FDA Ignores Evidence Linking Wingspan Stent System to Stroke and Death, Keeps Dangerous Device on the Market
Statement of Dr. Sidney Wolfe, Director, Public Citizen’s Health Research Group
Note: The U.S. Food and Drug Administration today rejected Public Citizen’s Dec. 21, 2011 petition to ban the Wingspan Stent System.
In announcing the decision not to ban the Wingspan brain stent system, as Public Citizen had petitioned the agency to do last year, Dr. Jeff Shuren, the U.S. Food and Drug Administration’s (FDA) director of the Center for Device and Radiologic Health, said that “Patient benefit is an important factor in agency decision-making.”
Given the findings of the Stenting and Aggressive Medical Management for Preventing Recurrent Stroke in Intracranial Stenosis (SAMMPRIS) study, this statement misleadingly omits the fact that the patient benefits were clearly outweighed by the risks of the Wingspan Stent System in that study.
The SAMMPRIS was the only randomized controlled study on this device to compare the use of the Wingspan Stent System and aggressive medical management to aggressive medical management alone. Enrollment in the SAMMPRIS study was stopped because of a much higher 30-day rate of stroke or death in the Wingspan Stent group compared to the medical-management group (14.7 percent compared to 5.8 percent).
Thus, the evidence from this study showed that for every 11 patients treated with the Wingspan system and aggressive medical therapy, one additional patient dies or suffers a stroke within 30 days, compared to patients treated with aggressive medical therapy alone.
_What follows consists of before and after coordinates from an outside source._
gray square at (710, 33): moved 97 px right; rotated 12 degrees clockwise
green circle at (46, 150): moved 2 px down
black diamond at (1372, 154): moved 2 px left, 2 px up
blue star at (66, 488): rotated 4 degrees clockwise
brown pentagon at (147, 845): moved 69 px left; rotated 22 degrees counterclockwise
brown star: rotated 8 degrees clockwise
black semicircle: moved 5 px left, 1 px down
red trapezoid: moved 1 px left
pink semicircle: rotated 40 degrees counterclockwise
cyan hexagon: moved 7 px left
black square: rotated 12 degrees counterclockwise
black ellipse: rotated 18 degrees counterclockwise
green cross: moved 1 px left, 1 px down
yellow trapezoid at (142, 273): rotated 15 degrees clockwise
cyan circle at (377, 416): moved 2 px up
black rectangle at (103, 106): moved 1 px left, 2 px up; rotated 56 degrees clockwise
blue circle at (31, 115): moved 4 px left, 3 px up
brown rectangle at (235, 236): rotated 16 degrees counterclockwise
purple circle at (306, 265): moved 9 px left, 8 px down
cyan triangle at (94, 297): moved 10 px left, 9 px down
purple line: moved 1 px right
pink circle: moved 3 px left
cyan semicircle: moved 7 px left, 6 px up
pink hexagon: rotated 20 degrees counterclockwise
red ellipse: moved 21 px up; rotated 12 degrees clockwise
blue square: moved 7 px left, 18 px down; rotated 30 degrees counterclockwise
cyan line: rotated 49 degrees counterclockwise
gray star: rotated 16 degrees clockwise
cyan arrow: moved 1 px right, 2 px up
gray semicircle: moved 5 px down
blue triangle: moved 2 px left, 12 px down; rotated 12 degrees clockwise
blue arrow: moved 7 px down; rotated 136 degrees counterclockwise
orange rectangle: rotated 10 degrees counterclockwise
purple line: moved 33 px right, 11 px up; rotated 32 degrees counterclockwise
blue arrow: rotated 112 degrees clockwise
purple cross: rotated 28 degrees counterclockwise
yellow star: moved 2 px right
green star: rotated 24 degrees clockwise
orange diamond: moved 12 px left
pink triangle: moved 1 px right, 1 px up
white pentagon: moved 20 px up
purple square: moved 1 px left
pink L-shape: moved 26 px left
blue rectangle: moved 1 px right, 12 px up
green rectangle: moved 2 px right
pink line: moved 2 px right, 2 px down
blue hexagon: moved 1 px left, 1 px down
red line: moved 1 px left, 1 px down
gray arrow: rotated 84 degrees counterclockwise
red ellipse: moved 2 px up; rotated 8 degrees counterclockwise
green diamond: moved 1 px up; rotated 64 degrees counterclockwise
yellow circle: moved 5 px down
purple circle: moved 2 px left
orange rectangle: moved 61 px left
The FDA has largely ignored the findings of this important National Institutes of Health-funded study and has decided to allow this device to stay on the market where it is certain, despite labeling changes, to be used on patients similar to those in the SAMMPRIS study, because of the entirely predictable off-label uses that occur with such devices. Even for those patients getting the device according to the new labeling, it is not clear that the benefits outweigh the risks. This is further evidence that the agency is not making decisions in an evidence-based manner but, rather, stating that it believes the device will be beneficial, despite evidence to the contrary.